Understanding others is a crucial judicial skill.

June 28, 2010|By Seymour I. "Spence" Toll
  • PEDRO MOLINA

President Obama's nomination of Solicitor General Elena Kagan to the Supreme Court, with confirmation hearings scheduled to begin today, has unleashed a tsunami of media accounts of her legal career and personal life. Strikingly absent from the sweeping coverage, though, is a subject that drew widespread attention when the president learned of Justice David Souter's decision to retire.

Speaking of replacing Souter, the president told reporters at the time: "I will seek someone who understands that justice isn't about some abstract legal theory or footnote in a casebook; it is also about how our laws affect the daily realities of people's lives, whether they can make a living and care for their families, whether they feel safe in their homes and welcome in their own nation.

"I view that quality of empathy," he continued, "of understanding and identifying with people's hopes and struggles, as an essential ingredient for arriving at just decisions and outcomes."
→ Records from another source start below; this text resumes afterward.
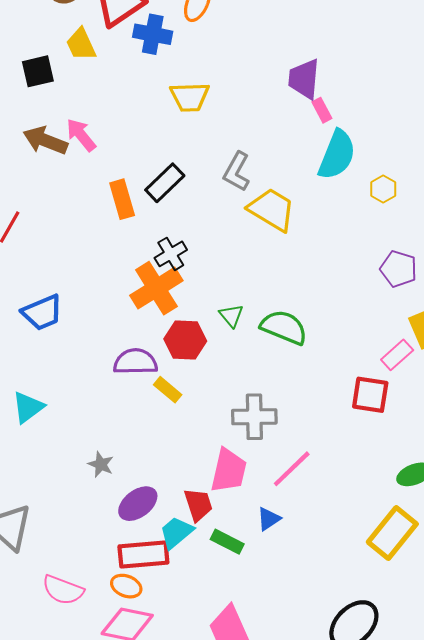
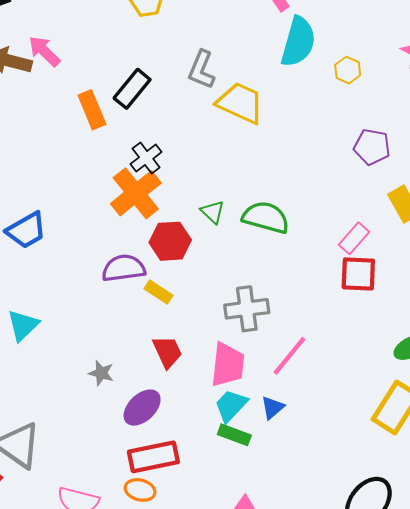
pink rectangle: (397, 355) -> (354, 238), moved
red trapezoid: (198, 505) -> (167, 352), moved
cyan trapezoid: (176, 532) -> (231, 406), moved

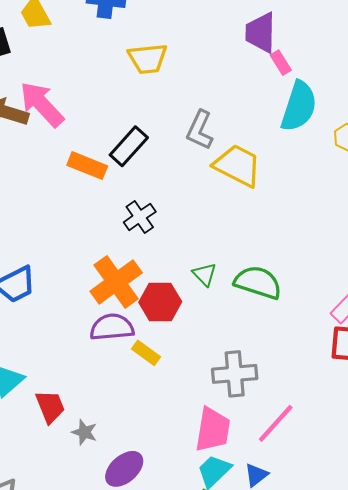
pink arrow: (44, 51) -> (42, 104), size x1.4
orange rectangle: (92, 110) -> (87, 166), turned -48
orange cross: (136, 193) -> (116, 282), moved
red trapezoid: (167, 352) -> (50, 407), moved

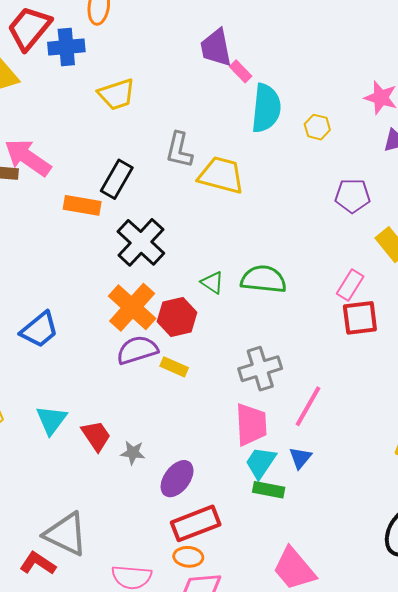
black cross: (140, 217) -> (141, 242), size x1.6

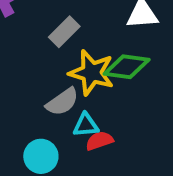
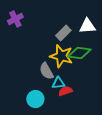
gray rectangle: (64, 32) -> (63, 33), moved
gray semicircle: (62, 102) -> (46, 71), turned 96

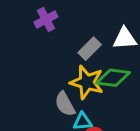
purple cross: (15, 19) -> (46, 19), moved

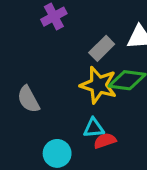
gray semicircle: (65, 104) -> (28, 99), moved

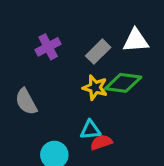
purple cross: (54, 17) -> (48, 47), moved
yellow star: (98, 85) -> (95, 88), size x0.7

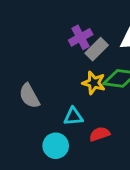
purple cross: (48, 47) -> (81, 37), moved
cyan triangle: (90, 130) -> (73, 116), moved

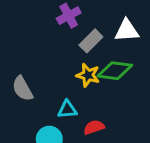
purple cross: (81, 37) -> (69, 16), moved

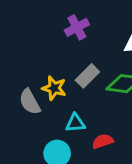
gray rectangle: (91, 41) -> (87, 76), moved
yellow star: (88, 75) -> (54, 88), moved

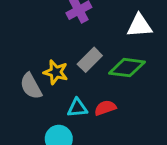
red semicircle: (103, 141) -> (105, 108), moved

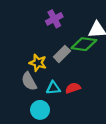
green diamond: (127, 68) -> (84, 44), moved
gray semicircle: (31, 86) -> (29, 81), moved

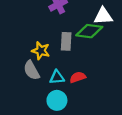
gray rectangle: (62, 54) -> (66, 41), turned -42
cyan circle: (40, 110) -> (57, 100), moved

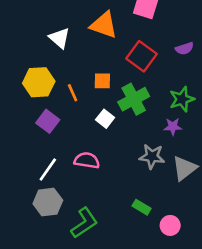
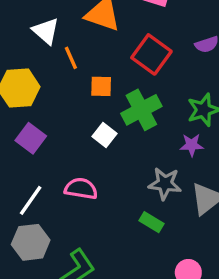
orange line: (73, 93) -> (71, 58), moved
green rectangle: (142, 207) -> (151, 222), moved

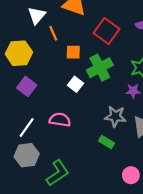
white triangle: (46, 31) -> (37, 16), turned 30

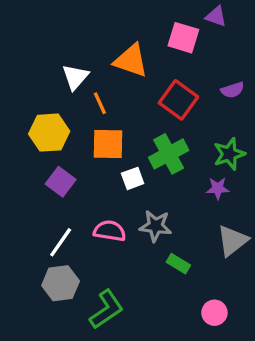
orange square: (73, 52) -> (108, 144), moved, size x1.5
white square: (75, 84) -> (133, 178), turned 32
gray star: (115, 116) -> (156, 226), moved

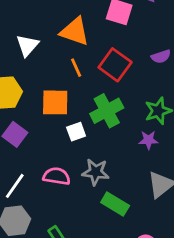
orange line: (100, 103) -> (76, 68), moved
green rectangle: (178, 264) -> (115, 204), size x1.4

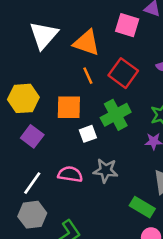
white triangle: (27, 45) -> (44, 35), moved, size x1.4
green rectangle: (115, 204) -> (142, 207), moved

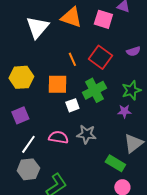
orange triangle: (87, 43) -> (71, 17), moved
purple square: (32, 136) -> (20, 115), moved, turned 30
When Obama first spoke of Kagan, his list of her judicial qualifications was near-Homeric. Nevertheless, empathy was not among them. Although he had emphasized empathy in his book The Audacity of Hope, during his campaign for the presidency, and before he chose Sonia Sotomayor as his first Supreme Court nominee last year, it's gone now.

What happened to empathy?

Empathy for the devil

Perhaps it went missing because of the uproar from Obama's political opponents. There was, for example, Republican National Committee chairman Michael Steele's radio rage (while substituting for Bill Bennett): "Crazy nonsense empathetic. I'll give you empathy. Empathize right on your behind!"

Lacking the decibels and anatomical parts of Steele's diatribe, criticism also came from the academic right. Northwestern University law professor Steven G. Calabresi, cofounder and chairman of the conservative Federalist Society, objected, "We should not let Mr. Obama replace justice with empathy in our nation's courtrooms."

To consider whether empathy is a desirable judicial credential, it's essential to keep its meaning in mind. Empathy is the ability to vicariously experience another person's thoughts, feelings, or attitudes.

Sympathy and empathy have close syllabic identities. But while their meanings may be deliberately or accidentally equated, they are not the same.